Exercise objective:
Could you copy every line of the data that contains the word "employees"?

(Stored data entries)
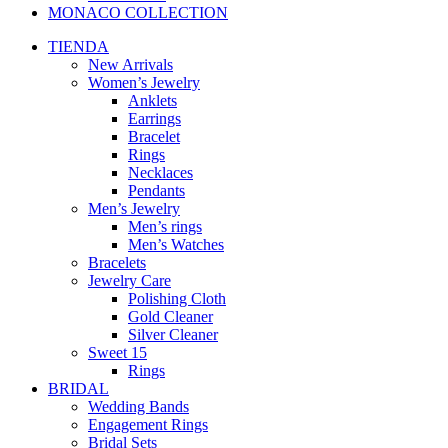
MONACO COLLECTION
TIENDA
New Arrivals
Women’s Jewelry
Anklets
Earrings
Bracelet
Rings
Necklaces
Pendants
Men’s Jewelry
Men’s rings
Men’s Watches
Bracelets
Jewelry Care
Polishing Cloth
Gold Cleaner
Silver Cleaner
Sweet 15
Rings
BRIDAL
Wedding Bands
Engagement Rings
Bridal Sets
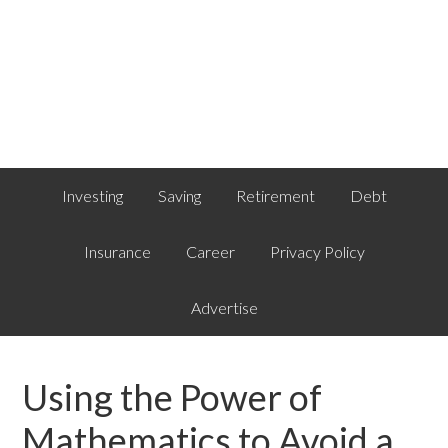
Investing
Saving
Retirement
Debt
Insurance
Career
Privacy Policy
Advertise
Using the Power of
Mathematics to Avoid a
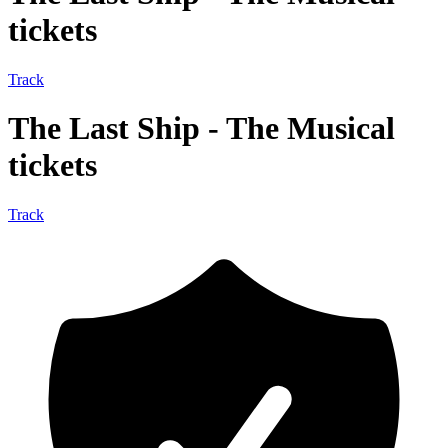
tickets
Track
The Last Ship - The Musical
tickets
Track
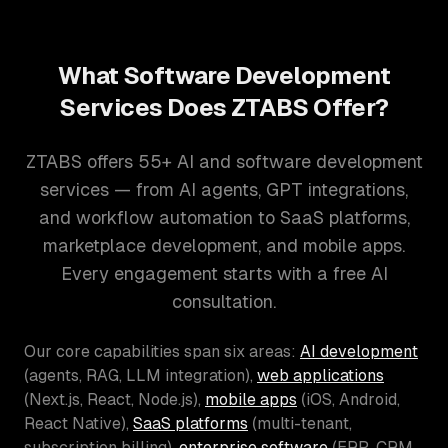
What Software Development
Services Does ZTABS Offer?
ZTABS offers 55+ AI and software development
services — from AI agents, GPT integrations,
and workflow automation to SaaS platforms,
marketplace development, and mobile apps.
Every engagement starts with a free AI
consultation.
Our core capabilities span six areas:
AI development
(agents, RAG, LLM integration),
web applications
(Next.js, React, Node.js),
mobile apps
(iOS, Android,
React Native),
SaaS platforms
(multi-tenant,
subscription billing),
enterprise software
(ERP, CRM,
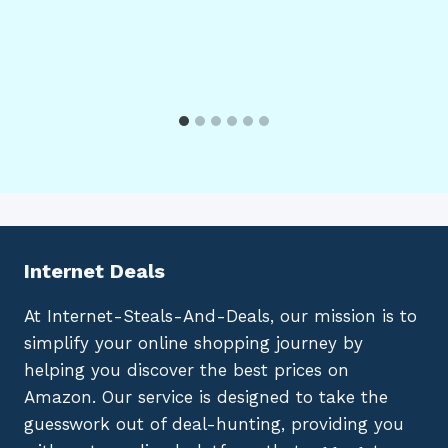
Internet Deals
At Internet-Steals-And-Deals, our mission is to
simplify your online shopping journey by
helping you discover the best prices on
Amazon. Our service is designed to take the
guesswork out of deal-hunting, providing you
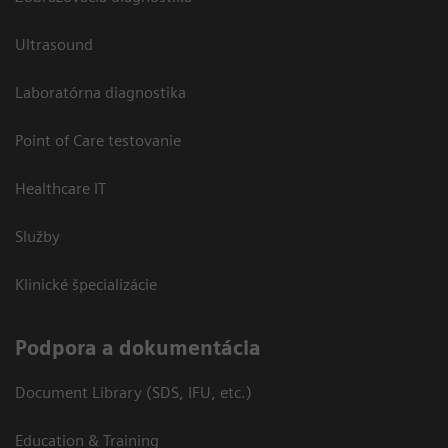
Ultrasound
Laboratórna diagnostika
Point of Care testovanie
Healthcare IT
Služby
Klinické špecializácie
Podpora a dokumentácia
Document Library (SDS, IFU, etc.)
Education & Training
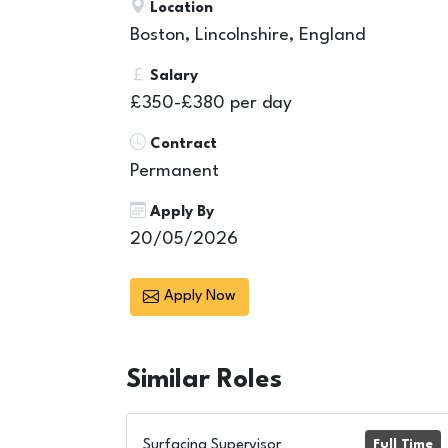
Location
Boston, Lincolnshire, England
Salary
£350-£380 per day
Contract
Permanent
Apply By
20/05/2026
Apply Now
Similar
Roles
Surfacing Supervisor
Full Time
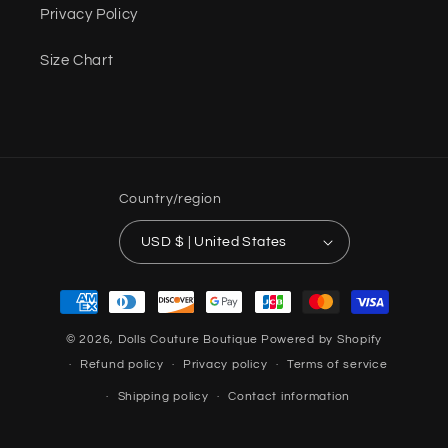
Privacy Policy
Size Chart
Country/region
USD $ | United States
Payment
methods
© 2026,
Dolls Couture Boutique
Powered by Shopify
Refund policy
Privacy policy
Terms of service
Shipping policy
Contact information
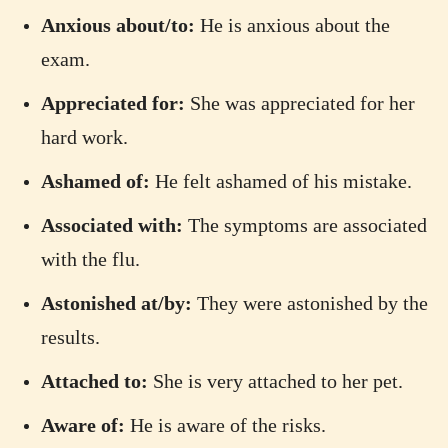
Anxious about/to:
He is anxious about the
exam.
Appreciated for:
She was appreciated for her
hard work.
Ashamed of:
He felt ashamed of his mistake.
Associated with:
The symptoms are associated
with the flu.
Astonished at/by:
They were astonished by the
results.
Attached to:
She is very attached to her pet.
Aware of:
He is aware of the risks.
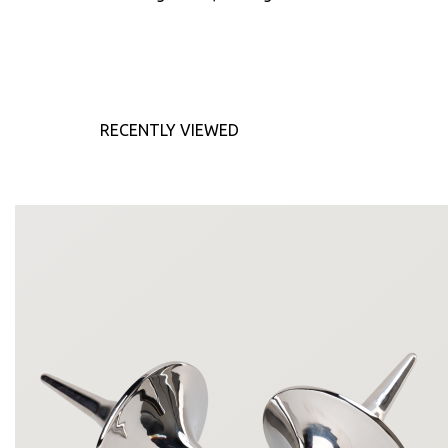
RECENTLY VIEWED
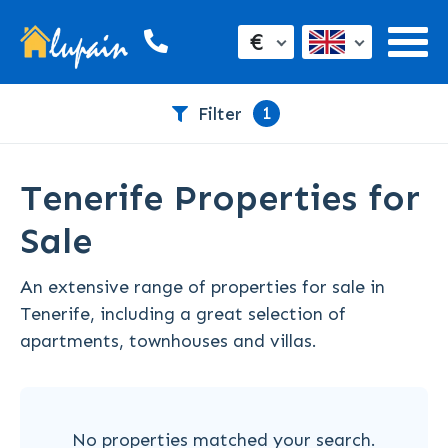
€
1
Filter
Tenerife Properties for
Sale
An extensive range of properties for sale in
Tenerife, including a great selection of
apartments, townhouses and villas.
No properties matched your search.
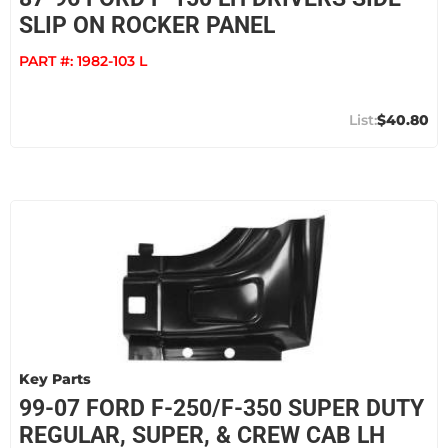
SLIP ON ROCKER PANEL
PART #:
1982-103 L
$40.80
Key Parts
99-07 FORD F-250/F-350 SUPER DUTY
REGULAR, SUPER, & CREW CAB LH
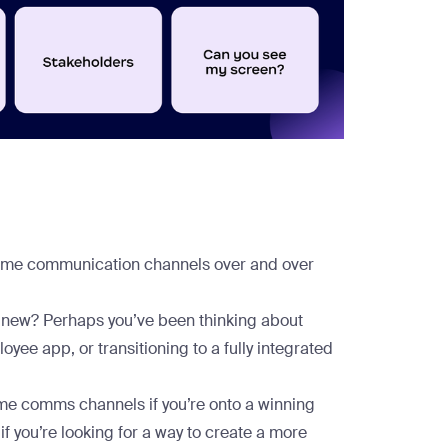
e same communication channels over and over
g new? Perhaps you’ve been thinking about
yee app, or transitioning to a fully integrated
 same comms channels if you’re onto a winning
 if you’re looking for a way to create a more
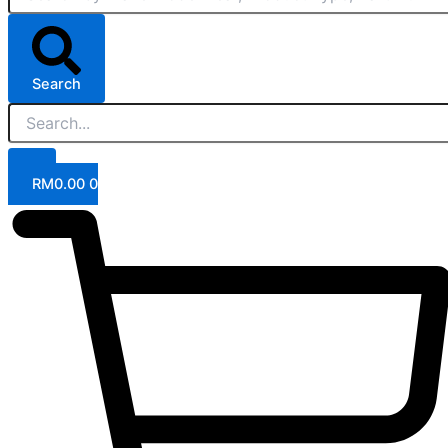
Search
RM
0.00
0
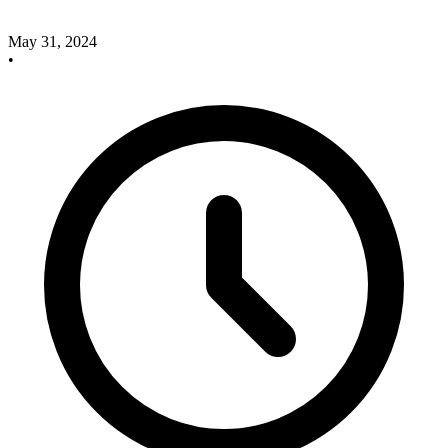
May 31, 2024
•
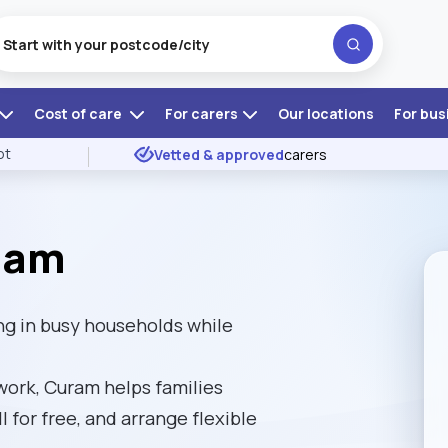
Cost of care
For carers
Our locations
For bus
ot
Vetted & approved
carers
ham
g in busy households while
ork, Curam helps families
l for free, and arrange flexible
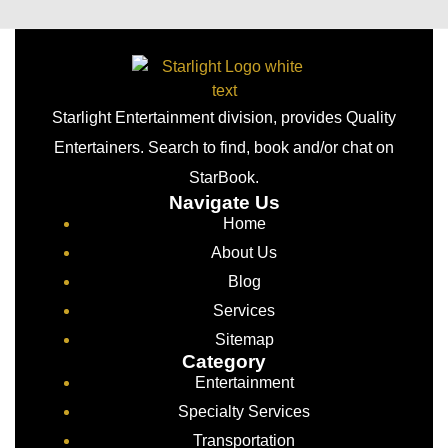
Starlight Entertainment division, provides Quality
Entertainers. Search to find, book and/or chat on
StarBook.
Navigate Us
Home
About Us
Blog
Services
Sitemap
Category
Entertainment
Specialty Services
Transportation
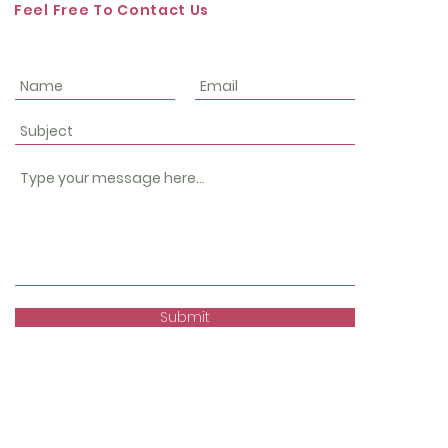
Feel Free To Contact Us
Submit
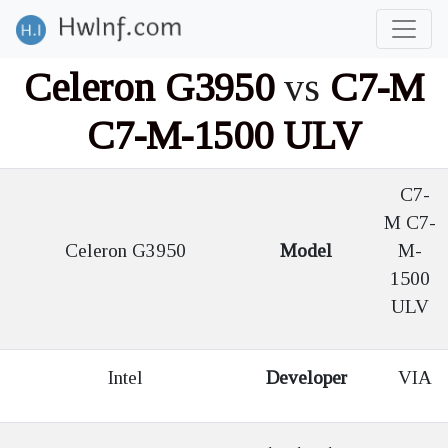
Celeron G3950
vs
C7-M
C7-M-1500 ULV
C7-
M C7-
Celeron G3950
Model
M-
1500
ULV
Intel
Developer
VIA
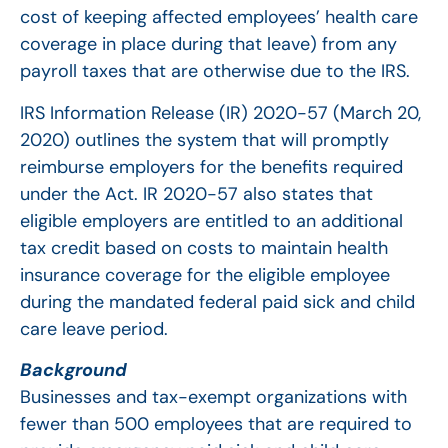
cost of keeping affected employees’ health care
coverage in place during that leave) from any
payroll taxes that are otherwise due to the IRS.
IRS Information Release (IR) 2020-57 (March 20,
2020) outlines the system that will promptly
reimburse employers for the benefits required
under the Act. IR 2020-57 also states that
eligible employers are entitled to an additional
tax credit based on costs to maintain health
insurance coverage for the eligible employee
during the mandated federal paid sick and child
care leave period.
Background
Businesses and tax-exempt organizations with
fewer than 500 employees that are required to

Written solution:
cost of keeping affected employees’ health care
fewer than 500 employees that are required to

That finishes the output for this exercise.